Please copy every record below exactly, leaving out the pictures.

=== Extracted material ===

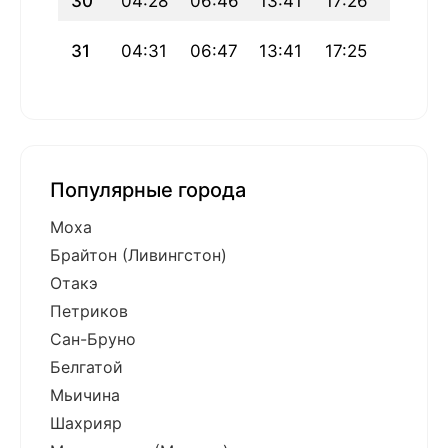
30
04:28
06:46
13:41
17:26
20:37
31
04:31
06:47
13:41
17:25
20:34
Популярные города
Моха
Брайтон (Ливингстон)
Отакэ
Петриков
Сан-Бруно
Белгатой
Мьичина
Шахрияр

===

Written answer:
30
04:28
06:46
13:41
17:26
20:37
31
04:31
06:47
13:41
17:25
20:34
Популярные города
Моха
Брайтон (Ливингстон)
Отакэ
Петриков
Сан-Бруно
Белгатой
Мьичина
Шахрияр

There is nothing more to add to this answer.